## [Work to be completed]
Each line below that contains "Clermont" counts once; report the total and nothing more.

Materials provided section start

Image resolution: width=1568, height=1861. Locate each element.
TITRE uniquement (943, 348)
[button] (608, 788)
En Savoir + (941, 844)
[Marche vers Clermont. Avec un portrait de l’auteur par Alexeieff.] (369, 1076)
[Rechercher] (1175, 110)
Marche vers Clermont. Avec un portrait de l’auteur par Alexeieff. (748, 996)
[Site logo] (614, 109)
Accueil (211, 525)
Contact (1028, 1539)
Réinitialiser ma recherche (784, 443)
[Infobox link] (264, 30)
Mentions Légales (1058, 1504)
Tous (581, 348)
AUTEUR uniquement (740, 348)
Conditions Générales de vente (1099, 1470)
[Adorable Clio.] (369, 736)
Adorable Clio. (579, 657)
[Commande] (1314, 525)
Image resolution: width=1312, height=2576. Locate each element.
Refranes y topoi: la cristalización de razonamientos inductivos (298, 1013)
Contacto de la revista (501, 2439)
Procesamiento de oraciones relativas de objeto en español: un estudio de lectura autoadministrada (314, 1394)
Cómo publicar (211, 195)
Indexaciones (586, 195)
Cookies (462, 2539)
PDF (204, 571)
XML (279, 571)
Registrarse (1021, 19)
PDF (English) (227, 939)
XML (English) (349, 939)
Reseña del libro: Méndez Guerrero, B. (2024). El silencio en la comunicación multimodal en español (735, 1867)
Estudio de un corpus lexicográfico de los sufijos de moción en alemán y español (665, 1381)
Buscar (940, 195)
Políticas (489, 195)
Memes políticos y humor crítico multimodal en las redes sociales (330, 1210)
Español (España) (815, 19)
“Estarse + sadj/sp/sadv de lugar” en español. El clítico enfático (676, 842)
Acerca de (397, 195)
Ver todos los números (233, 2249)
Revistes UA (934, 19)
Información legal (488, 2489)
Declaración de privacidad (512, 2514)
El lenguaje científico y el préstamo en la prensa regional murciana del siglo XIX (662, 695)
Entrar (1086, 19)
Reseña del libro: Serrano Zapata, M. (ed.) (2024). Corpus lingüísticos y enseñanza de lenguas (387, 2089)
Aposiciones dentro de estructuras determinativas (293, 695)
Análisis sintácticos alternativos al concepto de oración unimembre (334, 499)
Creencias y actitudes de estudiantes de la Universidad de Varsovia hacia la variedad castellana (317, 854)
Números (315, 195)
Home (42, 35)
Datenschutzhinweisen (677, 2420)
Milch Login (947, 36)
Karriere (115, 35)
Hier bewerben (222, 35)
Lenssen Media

Materials provided section end

## [Output for this exercise]
2